Not surprisingly, there is a strong correlation between a student’s grades on different midterm exams. Here is data from my sections of statistics from 2013-2015.
exams <- read.csv('http://people.hsc.edu/faculty-staff/blins/StatsExamples/midtermRegressionS13_F15.csv')
# First six rows
head(exams)
## Midterm1 Midterm2
## 1 52 54
## 2 70 73
## 3 86 89
## 4 73 62
## 5 92 85
## 6 47 72
# Number of rows and columns
dim(exams)
## [1] 180 2
# Midterm averages
apply(exams, MARGIN = 2, FUN = mean) # Applies the function mean() to the columns. MARGIN = 1 would apply the function to the rows instead.
## Midterm1 Midterm2
## 76.77778 74.16667
# Standard deviations
apply(exams, MARGIN = 2, FUN = sd)
## Midterm1 Midterm2
## 14.51855 13.81017
It is very easy to make scatterplots in R.
plot(exams$Midterm1, exams$Midterm2, xlab = "Midterm 1 grade", ylab = "Midterm 2 grade", pch = 16)
The cor() function calculates the correlation between
two different vectors of data.
cor(exams$Midterm1, exams$Midterm2)
## [1] 0.6094617
The command lm() will construct a least squares linear
regression model for predicting one variable based on another. Here
lm stands for linear model. The syntax is
a little different than other commands. Here is an example of how to use
it.
myLM <- lm(Midterm2 ~ Midterm1, data = exams)
myLM
##
## Call:
## lm(formula = Midterm2 ~ Midterm1, data = exams)
##
## Coefficients:
## (Intercept) Midterm1
## 29.6567 0.5797
Notice that the linear model contains the slope and the y-intercept for the least squares regression line. The slope is the coefficient on the Midterm1 grade, so it is the number 0.5797. This means: for every 1 point higher a student gets on midterm 1, their midterm 2 grade tends to be 0.5797 points higher, on average.
You can add the trendline to the scatterplot with the command
abline().
plot(exams$Midterm1, exams$Midterm2, xlab="Midterm 1 grade", ylab="Midterm 2 grade", pch = 16)
abline(myLM) # Adds the trendline to the scatterplot
If you want to predict a y-value based on a particular x-value, use
the predict() function. The arguments of
predict() are a linear model and a data frame with a header
that has the same name as the x-variable in the linear model.
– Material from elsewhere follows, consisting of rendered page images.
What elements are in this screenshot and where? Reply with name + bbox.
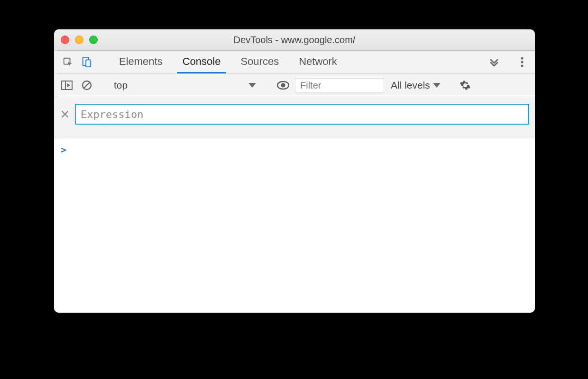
- minimize-window-button[interactable]: [75, 36, 83, 44]
- execution-context-select[interactable]: top: [109, 77, 261, 93]
- tab-label: Elements: [119, 55, 163, 68]
- tab-sources[interactable]: Sources: [235, 51, 285, 73]
- console-toolbar: top All levels: [54, 74, 535, 97]
- more-tabs-icon[interactable]: [486, 54, 502, 70]
- devtools-window: DevTools - www.google.com/ Elements Cons…: [54, 29, 535, 313]
- live-expression-input[interactable]: [75, 104, 529, 125]
- svg-rect-2: [86, 60, 91, 67]
- titlebar: DevTools - www.google.com/: [54, 29, 535, 51]
- tab-network[interactable]: Network: [293, 51, 343, 73]
- svg-line-9: [84, 82, 90, 88]
- console-settings-icon[interactable]: [457, 77, 473, 93]
- svg-point-3: [521, 57, 523, 59]
- close-icon[interactable]: [60, 109, 70, 119]
- tab-elements[interactable]: Elements: [113, 51, 168, 73]
- panel-tabs: Elements Console Sources Network: [107, 51, 481, 73]
- inspect-element-icon[interactable]: [60, 54, 76, 70]
- tab-label: Console: [183, 55, 221, 68]
- console-prompt: >: [61, 144, 66, 155]
- kebab-menu-icon[interactable]: [514, 54, 530, 70]
- log-levels-select[interactable]: All levels: [388, 80, 443, 91]
- tab-label: Network: [299, 55, 337, 68]
- tab-console[interactable]: Console: [177, 51, 227, 73]
- live-expression-icon[interactable]: [275, 77, 291, 93]
- panel-tabbar: Elements Console Sources Network: [54, 51, 535, 74]
- svg-point-5: [521, 64, 523, 67]
- chevron-down-icon: [248, 83, 256, 88]
- context-label: top: [114, 80, 128, 91]
- levels-label: All levels: [391, 80, 430, 91]
- close-window-button[interactable]: [61, 36, 69, 44]
- window-title: DevTools - www.google.com/: [234, 35, 356, 45]
- svg-rect-6: [62, 81, 72, 90]
- chevron-down-icon: [433, 83, 441, 88]
- live-expression-row: [54, 97, 535, 138]
- clear-console-icon[interactable]: [79, 77, 95, 93]
- filter-input[interactable]: [295, 78, 384, 92]
- svg-point-4: [521, 61, 523, 63]
- device-toolbar-icon[interactable]: [79, 54, 95, 70]
- tab-label: Sources: [240, 55, 279, 68]
- zoom-window-button[interactable]: [89, 36, 98, 44]
- console-output[interactable]: >: [54, 138, 535, 313]
- window-controls: [61, 36, 98, 44]
- svg-point-11: [281, 83, 285, 88]
- toggle-sidebar-icon[interactable]: [59, 77, 75, 93]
In this
example, the second argument is a simple data frame with two values for
Midterm 1, one student who gets a 50 and another student who gets a
100.
predict(myLM, data.frame(Midterm1 = c(50,100)))
## 1 2
## 58.64292 87.62917
Based on the results, it looks like students who get a 50 on midterm 1 will have an average grade of about 58.6 on midterm 2. On the other hand, students with a perfect score on midterm 1 will only have an average grade of 87.6 on midterm 2. This phenomenon is known as regression to the mean: the predicted outcomes in a linear regression model tend to be less extreme than then inputs.
The function resid() takes a linear model (like
myLM) and returns the residuals. You can use this to plot
the residuals against the x-values which is often useful if you want to
assess whether data really follows a linear model and whether the
conditions for statistical inference are met.
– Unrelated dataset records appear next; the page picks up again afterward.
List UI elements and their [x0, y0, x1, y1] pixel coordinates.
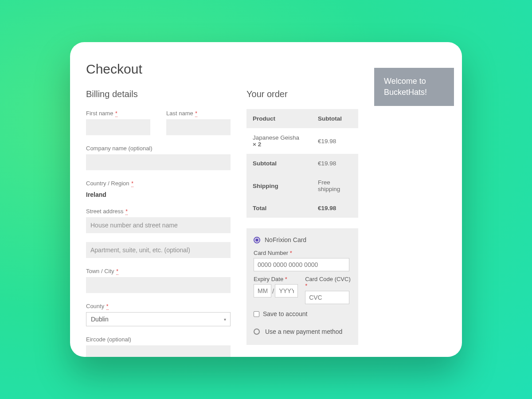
billing-column: Billing details First name * Last name * — [86, 89, 231, 357]
required-star: * — [305, 282, 307, 289]
save-to-account-label: Save to account — [263, 310, 307, 317]
street-label: Street address * — [86, 208, 128, 215]
order-column: Your order Product Subtotal Japanese Gei… — [246, 89, 358, 357]
first-name-input[interactable] — [86, 119, 150, 135]
expiry-yyyy-input[interactable] — [275, 284, 298, 297]
required-mark: * — [106, 303, 109, 310]
order-subtotal-value: €19.98 — [312, 154, 358, 173]
checkout-card: Checkout Billing details First name * La… — [70, 42, 462, 357]
order-item-subtotal: €19.98 — [312, 128, 358, 154]
company-label: Company name (optional) — [86, 145, 153, 152]
order-item-name: Japanese Geisha — [253, 134, 299, 141]
card-number-label: Card Number — [254, 250, 288, 256]
expiry-separator: / — [272, 287, 274, 295]
order-shipping-label: Shipping — [246, 173, 312, 199]
county-select[interactable]: Dublin — [86, 312, 231, 326]
billing-heading: Billing details — [86, 89, 231, 99]
last-name-label: Last name * — [166, 110, 197, 117]
street-input[interactable] — [86, 217, 231, 233]
sidebar-column: Welcome to BucketHats! — [374, 68, 454, 357]
last-name-input[interactable] — [166, 119, 231, 135]
order-total-label: Total — [246, 199, 312, 218]
country-value: Ireland — [86, 191, 231, 198]
order-line-item: Japanese Geisha × 2 €19.98 — [246, 128, 358, 154]
required-mark: * — [116, 268, 118, 275]
order-table: Product Subtotal Japanese Geisha × 2 €19… — [246, 109, 358, 218]
cvc-input[interactable] — [305, 291, 349, 304]
required-mark: * — [131, 180, 133, 187]
welcome-line2: BucketHats! — [384, 87, 444, 98]
radio-selected-icon[interactable] — [254, 237, 260, 243]
order-shipping-value: Free shipping — [312, 173, 358, 199]
country-label: Country / Region * — [86, 180, 133, 187]
city-input[interactable] — [86, 277, 231, 293]
payment-method-label: NoFrixion Card — [265, 236, 306, 243]
welcome-banner: Welcome to BucketHats! — [374, 68, 454, 106]
order-item-qty: × 2 — [253, 141, 261, 148]
order-heading: Your order — [246, 89, 358, 99]
order-total-value: €19.98 — [312, 199, 358, 218]
radio-unselected-icon[interactable] — [254, 329, 260, 335]
expiry-mm-input[interactable] — [254, 284, 271, 297]
required-star: * — [285, 276, 287, 282]
first-name-label: First name * — [86, 110, 117, 117]
card-number-input[interactable] — [254, 258, 349, 271]
expiry-label: Expiry Date — [254, 276, 283, 282]
required-mark: * — [195, 110, 197, 117]
street2-input[interactable] — [86, 242, 231, 258]
order-head-product: Product — [246, 109, 312, 128]
cvc-label: Card Code (CVC) — [305, 276, 351, 282]
welcome-line1: Welcome to — [384, 76, 444, 87]
order-subtotal-label: Subtotal — [246, 154, 312, 173]
county-label: County * — [86, 303, 109, 309]
required-mark: * — [115, 110, 117, 117]
eircode-label: Eircode (optional) — [86, 336, 131, 343]
order-head-subtotal: Subtotal — [312, 109, 358, 128]
payment-panel: NoFrixion Card Card Number * Expiry Date… — [246, 228, 358, 345]
new-payment-method-label: Use a new payment method — [265, 328, 342, 335]
required-star: * — [290, 250, 292, 256]
eircode-input[interactable] — [86, 345, 231, 357]
required-mark: * — [125, 208, 128, 215]
save-to-account-checkbox[interactable] — [254, 311, 259, 317]
company-input[interactable] — [86, 154, 231, 170]
city-label: Town / City * — [86, 268, 118, 274]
plot(exams$Midterm1, resid(myLM))
abline(0,0) # Add line with slope = 0 and y-intercept = 0 to the residual plot
It looks like the residuals have a similar variance throughout. But if you look at a qqplot, you can see that the residuals are not normally distributed.
qqnorm(resid(myLM))
qqline(resid(myLM))
That’s probably not a big issue since the sample size is large (\(n = 180\)).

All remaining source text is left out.